Dataset entries ->
----
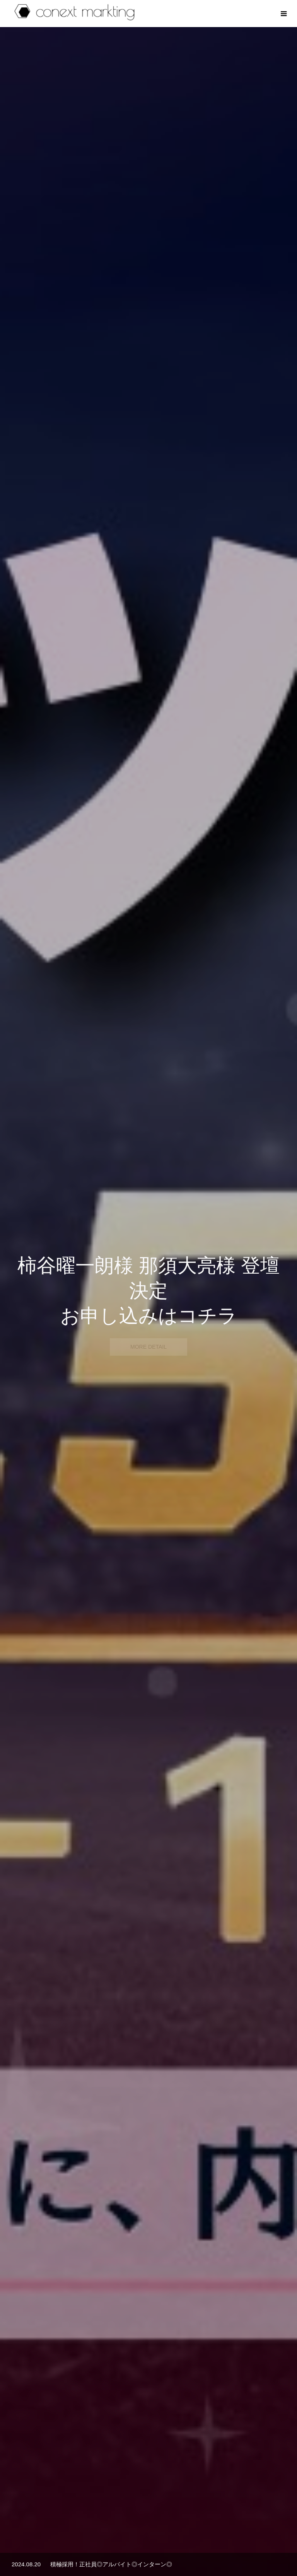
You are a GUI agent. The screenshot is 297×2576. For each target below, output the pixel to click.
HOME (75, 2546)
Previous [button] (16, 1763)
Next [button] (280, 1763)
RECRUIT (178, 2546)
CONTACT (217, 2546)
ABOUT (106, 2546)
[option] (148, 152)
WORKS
----
Assignment -> Should a record include a picture, drop the picture and write out the remainder exactly.

Exercise answer ->
You are a GUI agent. The screenshot is 297×2576. For each target below, output the pixel to click.
HOME (75, 2546)
Previous [button] (16, 1763)
Next [button] (280, 1763)
RECRUIT (178, 2546)
CONTACT (217, 2546)
ABOUT (106, 2546)
[option] (148, 152)
WORKS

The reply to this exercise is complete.